GPS data plotted on a map view in GoPro Telemetry Extractor Premium
The After Effects format is probably the easiest way to create animated visualisations that can contain almost any data stream. In addition, the developer has designed and sells his own designed After Effects templates for telemetry overlays and gauges. Other formats like JSON, for example, can be used to display data streams on a web page. The KML format is used to display geographic data in many programs, including Google Earth.
The GoPro Telemetry Extractor Premium interface is simple and straightforward
The GTE app is very simple to operate. You drag a file to the app, wait until it’s been parsed, click on one of the data categories and subsequently on the output format. With a HERO8, you can choose to see/output a dazzling array of categories, including GPS, accelerometer, gyroscope, exposure time, ISO, gravity vector, wind processing, microphone data, etc, etc.

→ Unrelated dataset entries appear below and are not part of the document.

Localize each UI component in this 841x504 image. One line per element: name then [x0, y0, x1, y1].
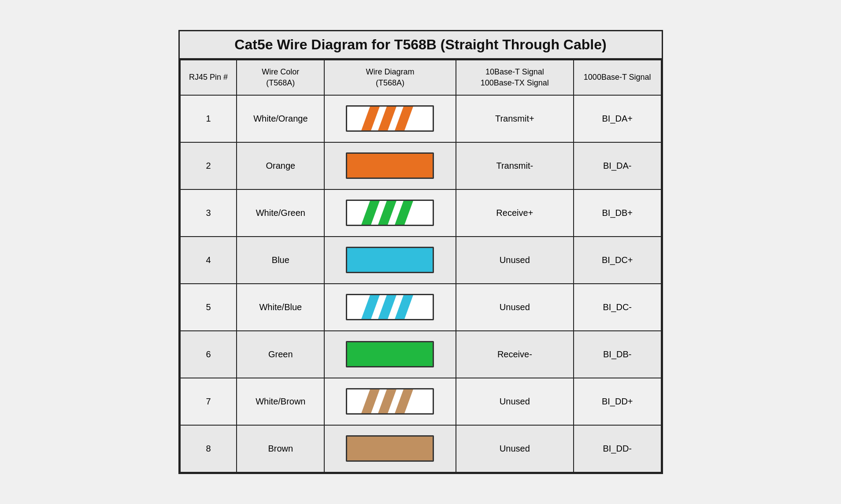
color-name-cell: White/Blue	[237, 284, 324, 331]
wire-diagram-cell	[324, 189, 456, 237]
wire-table: RJ45 Pin # Wire Color(T568A) Wire Diagra…	[180, 59, 662, 473]
wire-diagram-cell	[324, 142, 456, 189]
header-wire-diagram: Wire Diagram(T568A)	[324, 60, 456, 95]
signal-cell: Unused	[456, 378, 574, 425]
color-name-cell: Green	[237, 331, 324, 378]
signal-cell: Transmit+	[456, 95, 574, 142]
wire-diagram-cell	[324, 237, 456, 284]
gbase-cell: BI_DA+	[574, 95, 661, 142]
diagram-title: Cat5e Wire Diagram for T568B (Straight T…	[180, 31, 662, 59]
wire-diagram-cell	[324, 95, 456, 142]
wire-diagram-cell	[324, 331, 456, 378]
signal-cell: Receive-	[456, 331, 574, 378]
table-row: 1White/OrangeTransmit+BI_DA+	[180, 95, 661, 142]
pin-cell: 8	[180, 425, 237, 472]
pin-cell: 4	[180, 237, 237, 284]
pin-cell: 2	[180, 142, 237, 189]
gbase-cell: BI_DC+	[574, 237, 661, 284]
wire-diagram-cell	[324, 378, 456, 425]
signal-cell: Unused	[456, 237, 574, 284]
color-name-cell: White/Green	[237, 189, 324, 237]
gbase-cell: BI_DD-	[574, 425, 661, 472]
table-row: 8BrownUnusedBI_DD-	[180, 425, 661, 472]
color-name-cell: White/Brown	[237, 378, 324, 425]
pin-cell: 1	[180, 95, 237, 142]
signal-cell: Receive+	[456, 189, 574, 237]
gbase-cell: BI_DB-	[574, 331, 661, 378]
wire-diagram-cell	[324, 425, 456, 472]
gbase-cell: BI_DB+	[574, 189, 661, 237]
table-row: 7White/BrownUnusedBI_DD+	[180, 378, 661, 425]
header-pin: RJ45 Pin #	[180, 60, 237, 95]
gbase-cell: BI_DC-	[574, 284, 661, 331]
table-row: 4BlueUnusedBI_DC+	[180, 237, 661, 284]
pin-cell: 6	[180, 331, 237, 378]
pin-cell: 7	[180, 378, 237, 425]
table-row: 6GreenReceive-BI_DB-	[180, 331, 661, 378]
color-name-cell: Brown	[237, 425, 324, 472]
pin-cell: 5	[180, 284, 237, 331]
header-wire-color: Wire Color(T568A)	[237, 60, 324, 95]
signal-cell: Unused	[456, 284, 574, 331]
header-signal-1000: 1000Base-T Signal	[574, 60, 661, 95]
color-name-cell: Orange	[237, 142, 324, 189]
signal-cell: Unused	[456, 425, 574, 472]
color-name-cell: Blue	[237, 237, 324, 284]
gbase-cell: BI_DA-	[574, 142, 661, 189]
diagram-container: Cat5e Wire Diagram for T568B (Straight T…	[178, 30, 663, 474]
signal-cell: Transmit-	[456, 142, 574, 189]
pin-cell: 3	[180, 189, 237, 237]
table-row: 3White/GreenReceive+BI_DB+	[180, 189, 661, 237]
wire-diagram-cell	[324, 284, 456, 331]
header-signal-10-100: 10Base-T Signal100Base-TX Signal	[456, 60, 574, 95]
gbase-cell: BI_DD+	[574, 378, 661, 425]
color-name-cell: White/Orange	[237, 95, 324, 142]
table-row: 2OrangeTransmit-BI_DA-	[180, 142, 661, 189]
table-row: 5White/BlueUnusedBI_DC-	[180, 284, 661, 331]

You can filter data on frequency, time, smoothing, altitude, etc. Frequency, for example, can be useful if you want to display telemetry data using a static gauge turned dynamic by keyframe-animation in your NLE. As GTE allows you to create a data point per frame, you can associate data points with frames on the timeline. Admittedly, that would prove to be a very tedious and time-consuming job. The alternative would be to either dive into scripting or subscribe to Adobe After Effects and use the JSON file GTE exports for you and which automatically “programs” the animation synchronised with the video.
Data plotted from the HERO8 accelerometer
If you want to view the data instead of exporting it, that’s possible too: there’s a graph format that’s usable with any data and a map view for GPS data. A very nice touch is that most graphs offer On/Off switches for specific data on any axis and the ability to save the graph as a PNG image for instant use in a document or on a webpage — or in your video as static information.
It’s interesting to see how your camera adjusts its ISO values in response to changes of natural light while moving along
The GPS view offers a video — that can, of course, be started and stopped — of your trajectory overlaid on a white background, a satellite or map view. You can also see a location when you stop the video on Google Maps. And again, a very nice touch is that you can download a frame as an image or the whole video of the GPS trajectory with or without background and a few gauges as an HTML5 video (Webm), which you can convert to MP4 or something else with ffWorks or another conversion app.
In short, even if you don’t know how to script variable data into an animation that runs synchronised with your movie or you don’t have After Effects, GTE makes it as easy as pie to use GoPro’s telemetry in your video.